### EXERCISE DIRECTIONS
Write out every line below that includes the word "rrdtool".

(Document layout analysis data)

···

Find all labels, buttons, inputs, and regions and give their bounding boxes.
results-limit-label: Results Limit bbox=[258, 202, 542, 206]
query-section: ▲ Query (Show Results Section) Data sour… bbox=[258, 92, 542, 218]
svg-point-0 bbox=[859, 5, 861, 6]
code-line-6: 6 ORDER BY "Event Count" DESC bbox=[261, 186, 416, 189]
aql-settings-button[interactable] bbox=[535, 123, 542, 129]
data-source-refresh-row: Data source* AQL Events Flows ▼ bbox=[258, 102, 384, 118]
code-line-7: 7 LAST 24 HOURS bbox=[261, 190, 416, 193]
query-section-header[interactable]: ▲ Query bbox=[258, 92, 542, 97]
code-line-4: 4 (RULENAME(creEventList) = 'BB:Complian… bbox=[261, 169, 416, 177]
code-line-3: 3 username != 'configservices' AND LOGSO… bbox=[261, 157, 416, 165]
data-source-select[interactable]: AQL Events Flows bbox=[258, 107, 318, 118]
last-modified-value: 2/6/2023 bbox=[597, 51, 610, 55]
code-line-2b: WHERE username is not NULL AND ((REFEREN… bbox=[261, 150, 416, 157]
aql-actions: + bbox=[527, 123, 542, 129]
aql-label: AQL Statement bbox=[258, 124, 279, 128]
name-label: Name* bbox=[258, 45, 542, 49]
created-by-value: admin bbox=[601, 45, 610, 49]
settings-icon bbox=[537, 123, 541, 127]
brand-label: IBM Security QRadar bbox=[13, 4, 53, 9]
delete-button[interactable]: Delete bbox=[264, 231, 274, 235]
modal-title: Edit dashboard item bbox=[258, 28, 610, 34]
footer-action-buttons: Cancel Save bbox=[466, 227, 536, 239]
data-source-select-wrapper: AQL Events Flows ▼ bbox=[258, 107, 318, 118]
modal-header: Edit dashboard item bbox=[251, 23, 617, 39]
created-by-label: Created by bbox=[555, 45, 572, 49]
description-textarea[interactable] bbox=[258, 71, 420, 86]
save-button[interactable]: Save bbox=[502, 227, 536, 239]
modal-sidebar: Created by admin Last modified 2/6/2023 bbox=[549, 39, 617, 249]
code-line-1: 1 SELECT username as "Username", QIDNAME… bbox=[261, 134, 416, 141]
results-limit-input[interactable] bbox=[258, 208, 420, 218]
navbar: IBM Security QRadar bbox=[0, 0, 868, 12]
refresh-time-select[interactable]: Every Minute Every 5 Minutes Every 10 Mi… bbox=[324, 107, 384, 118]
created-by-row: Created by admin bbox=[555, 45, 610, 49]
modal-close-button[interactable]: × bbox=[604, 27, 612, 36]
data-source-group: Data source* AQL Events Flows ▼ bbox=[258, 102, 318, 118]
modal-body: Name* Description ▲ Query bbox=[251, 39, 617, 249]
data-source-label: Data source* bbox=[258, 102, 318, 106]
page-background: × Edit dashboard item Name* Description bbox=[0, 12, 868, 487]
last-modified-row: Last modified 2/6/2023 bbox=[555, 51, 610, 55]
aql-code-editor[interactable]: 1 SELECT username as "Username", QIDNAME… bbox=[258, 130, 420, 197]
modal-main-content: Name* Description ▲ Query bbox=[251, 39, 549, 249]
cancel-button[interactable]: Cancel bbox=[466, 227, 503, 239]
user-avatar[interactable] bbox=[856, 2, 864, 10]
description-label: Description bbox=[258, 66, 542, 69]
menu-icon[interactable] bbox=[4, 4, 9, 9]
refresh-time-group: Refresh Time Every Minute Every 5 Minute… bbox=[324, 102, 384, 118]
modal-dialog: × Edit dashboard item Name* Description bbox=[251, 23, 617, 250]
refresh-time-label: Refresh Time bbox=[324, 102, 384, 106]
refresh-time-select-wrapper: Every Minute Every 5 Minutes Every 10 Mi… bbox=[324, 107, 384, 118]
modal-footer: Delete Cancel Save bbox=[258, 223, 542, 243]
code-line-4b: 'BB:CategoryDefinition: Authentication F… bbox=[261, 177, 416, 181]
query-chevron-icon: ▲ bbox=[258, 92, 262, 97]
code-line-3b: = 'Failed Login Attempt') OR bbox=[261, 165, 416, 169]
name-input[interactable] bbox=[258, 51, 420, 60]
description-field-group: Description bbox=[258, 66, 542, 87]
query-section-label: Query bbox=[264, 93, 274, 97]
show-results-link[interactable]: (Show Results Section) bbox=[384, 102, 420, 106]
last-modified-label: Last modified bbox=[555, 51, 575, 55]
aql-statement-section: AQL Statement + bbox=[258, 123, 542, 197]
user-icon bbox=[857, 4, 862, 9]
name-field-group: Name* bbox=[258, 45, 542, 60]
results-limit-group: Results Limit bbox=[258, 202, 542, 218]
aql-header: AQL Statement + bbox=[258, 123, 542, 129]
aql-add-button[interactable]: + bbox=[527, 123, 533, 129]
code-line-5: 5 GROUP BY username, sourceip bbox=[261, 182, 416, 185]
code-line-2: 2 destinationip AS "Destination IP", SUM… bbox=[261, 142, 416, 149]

···

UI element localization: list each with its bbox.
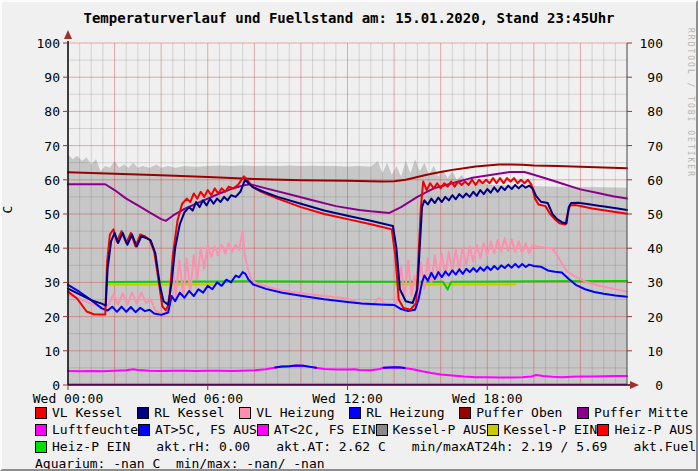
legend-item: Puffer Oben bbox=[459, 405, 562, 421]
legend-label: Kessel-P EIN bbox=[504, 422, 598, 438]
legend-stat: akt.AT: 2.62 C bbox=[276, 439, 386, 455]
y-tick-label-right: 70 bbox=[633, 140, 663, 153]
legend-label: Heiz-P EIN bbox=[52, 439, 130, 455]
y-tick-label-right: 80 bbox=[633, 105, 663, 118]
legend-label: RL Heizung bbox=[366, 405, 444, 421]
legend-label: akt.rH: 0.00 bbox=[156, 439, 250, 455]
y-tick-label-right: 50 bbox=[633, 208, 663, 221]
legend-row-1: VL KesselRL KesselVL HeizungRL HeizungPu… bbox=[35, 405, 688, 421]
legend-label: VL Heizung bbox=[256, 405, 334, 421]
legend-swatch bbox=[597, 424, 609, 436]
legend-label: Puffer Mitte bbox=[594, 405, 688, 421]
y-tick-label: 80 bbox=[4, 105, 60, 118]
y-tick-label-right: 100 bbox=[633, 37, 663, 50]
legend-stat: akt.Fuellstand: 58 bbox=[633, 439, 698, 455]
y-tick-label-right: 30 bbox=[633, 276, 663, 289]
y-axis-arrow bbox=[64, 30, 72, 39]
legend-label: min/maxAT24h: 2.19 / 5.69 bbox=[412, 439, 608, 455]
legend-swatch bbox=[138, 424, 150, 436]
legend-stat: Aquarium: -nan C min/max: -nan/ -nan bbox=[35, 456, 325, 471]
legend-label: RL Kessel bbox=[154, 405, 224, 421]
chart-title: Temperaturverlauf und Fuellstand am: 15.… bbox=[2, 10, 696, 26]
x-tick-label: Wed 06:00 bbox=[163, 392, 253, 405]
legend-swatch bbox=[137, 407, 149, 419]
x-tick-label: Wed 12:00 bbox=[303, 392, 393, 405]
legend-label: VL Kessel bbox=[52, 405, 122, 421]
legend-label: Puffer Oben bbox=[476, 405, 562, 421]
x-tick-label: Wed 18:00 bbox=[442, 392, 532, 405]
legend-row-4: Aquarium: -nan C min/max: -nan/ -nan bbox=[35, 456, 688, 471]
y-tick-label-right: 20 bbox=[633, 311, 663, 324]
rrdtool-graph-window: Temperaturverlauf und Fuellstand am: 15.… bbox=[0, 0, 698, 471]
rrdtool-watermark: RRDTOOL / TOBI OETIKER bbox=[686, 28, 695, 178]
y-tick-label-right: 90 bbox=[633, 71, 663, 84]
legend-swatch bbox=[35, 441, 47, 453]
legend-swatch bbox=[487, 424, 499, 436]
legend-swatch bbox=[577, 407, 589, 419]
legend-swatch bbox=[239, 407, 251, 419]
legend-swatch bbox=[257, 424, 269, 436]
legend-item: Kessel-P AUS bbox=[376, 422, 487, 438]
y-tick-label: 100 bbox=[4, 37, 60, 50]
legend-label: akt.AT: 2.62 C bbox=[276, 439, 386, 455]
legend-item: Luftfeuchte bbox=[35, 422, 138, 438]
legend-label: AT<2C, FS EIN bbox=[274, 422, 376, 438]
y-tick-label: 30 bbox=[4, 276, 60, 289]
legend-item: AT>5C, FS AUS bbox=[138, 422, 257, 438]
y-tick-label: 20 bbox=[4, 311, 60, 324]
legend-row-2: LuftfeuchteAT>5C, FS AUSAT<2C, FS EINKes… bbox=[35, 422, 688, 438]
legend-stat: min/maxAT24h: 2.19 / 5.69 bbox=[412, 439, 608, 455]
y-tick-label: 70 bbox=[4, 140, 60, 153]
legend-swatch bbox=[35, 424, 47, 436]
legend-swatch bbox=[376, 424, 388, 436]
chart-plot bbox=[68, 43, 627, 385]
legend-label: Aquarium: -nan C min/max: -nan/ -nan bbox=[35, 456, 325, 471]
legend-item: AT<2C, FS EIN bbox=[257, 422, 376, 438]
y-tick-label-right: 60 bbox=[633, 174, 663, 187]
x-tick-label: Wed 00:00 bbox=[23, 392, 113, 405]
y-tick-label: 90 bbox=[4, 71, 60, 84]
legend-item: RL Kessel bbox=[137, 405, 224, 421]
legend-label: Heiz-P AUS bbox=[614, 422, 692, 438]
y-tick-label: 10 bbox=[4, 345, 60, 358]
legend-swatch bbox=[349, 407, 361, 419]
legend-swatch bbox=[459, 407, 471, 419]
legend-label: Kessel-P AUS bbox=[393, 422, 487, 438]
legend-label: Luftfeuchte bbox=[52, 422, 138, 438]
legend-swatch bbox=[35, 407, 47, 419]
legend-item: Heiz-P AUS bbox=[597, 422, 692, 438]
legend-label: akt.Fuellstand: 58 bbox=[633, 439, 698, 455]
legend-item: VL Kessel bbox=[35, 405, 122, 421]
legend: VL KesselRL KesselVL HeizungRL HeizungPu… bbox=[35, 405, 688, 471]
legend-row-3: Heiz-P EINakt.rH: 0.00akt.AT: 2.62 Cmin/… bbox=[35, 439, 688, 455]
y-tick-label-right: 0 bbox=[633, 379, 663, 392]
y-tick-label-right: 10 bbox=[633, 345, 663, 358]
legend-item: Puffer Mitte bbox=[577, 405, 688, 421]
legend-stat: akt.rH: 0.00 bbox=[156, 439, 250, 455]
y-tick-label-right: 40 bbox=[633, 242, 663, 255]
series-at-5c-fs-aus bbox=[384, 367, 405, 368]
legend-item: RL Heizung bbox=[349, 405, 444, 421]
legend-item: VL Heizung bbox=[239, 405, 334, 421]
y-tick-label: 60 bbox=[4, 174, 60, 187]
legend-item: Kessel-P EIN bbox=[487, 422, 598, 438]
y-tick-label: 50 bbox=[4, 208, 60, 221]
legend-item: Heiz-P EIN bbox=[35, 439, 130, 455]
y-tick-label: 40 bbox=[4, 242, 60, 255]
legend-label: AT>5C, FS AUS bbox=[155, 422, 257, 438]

···

### ANSWER FOR THE TASK
rrdtool-graph-window: Temperaturverlauf und Fuellstand am: 15.… bbox=[0, 0, 698, 471]
rrdtool-watermark: RRDTOOL / TOBI OETIKER bbox=[686, 28, 695, 178]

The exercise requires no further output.